Task goal:
Nothing but the pictures is dropped; write out all the remaining data below exactly.

Records for this task:
"""
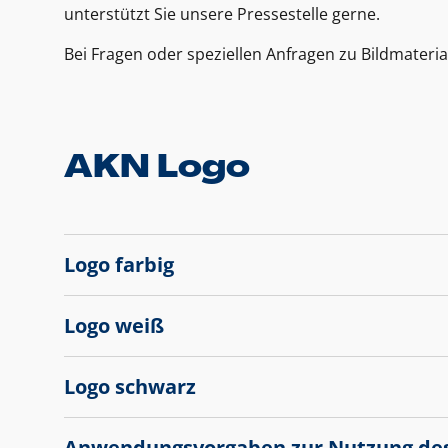
unterstützt Sie unsere Pressestelle gerne.
Bei Fragen oder speziellen Anfragen zu Bildmateria
AKN Logo
Logo farbig
Logo weiß
Logo schwarz
Anwendungsvorgaben zur Nutzung de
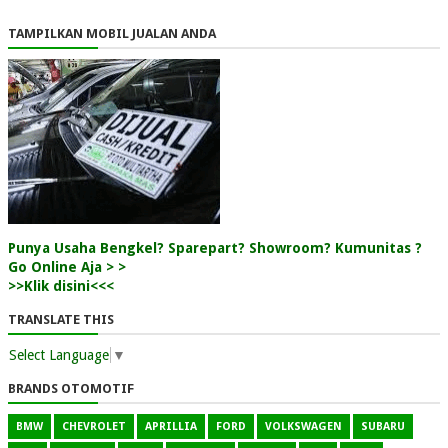
TAMPILKAN MOBIL JUALAN ANDA
Punya Usaha Bengkel? Sparepart? Showroom? Kumunitas ?
Go Online Aja > >
>>Klik disini<<<
TRANSLATE THIS
Select Language
▼
BRANDS OTOMOTIF
BMW
CHEVROLET
APRILLIA
FORD
VOLKSWAGEN
SUBARU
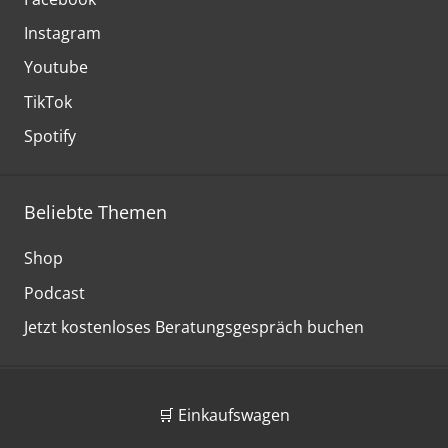
Instagram
Youtube
TikTok
Spotify
Beliebte Themen
Shop
Podcast
Jetzt kostenloses Beratungsgespräch buchen
🛒 Einkaufswagen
"""
Solved exercise:
unterstützt Sie unsere Pressestelle gerne.
Bei Fragen oder speziellen Anfragen zu Bildmateria
AKN Logo
Logo farbig
Logo weiß
Logo schwarz
Anwendungsvorgaben zur Nutzung de
TAMPILKAN MOBIL JUALAN ANDA
Punya Usaha Bengkel? Sparepart? Showroom? Kumunitas ?
Go Online Aja > >
>>Klik disini<<<
TRANSLATE THIS
Select Language
▼
BRANDS OTOMOTIF
BMW
CHEVROLET
APRILLIA
FORD
VOLKSWAGEN
SUBARU
Instagram
Youtube
TikTok
Spotify
Beliebte Themen
Shop
Podcast
Jetzt kostenloses Beratungsgespräch buchen
🛒 Einkaufswagen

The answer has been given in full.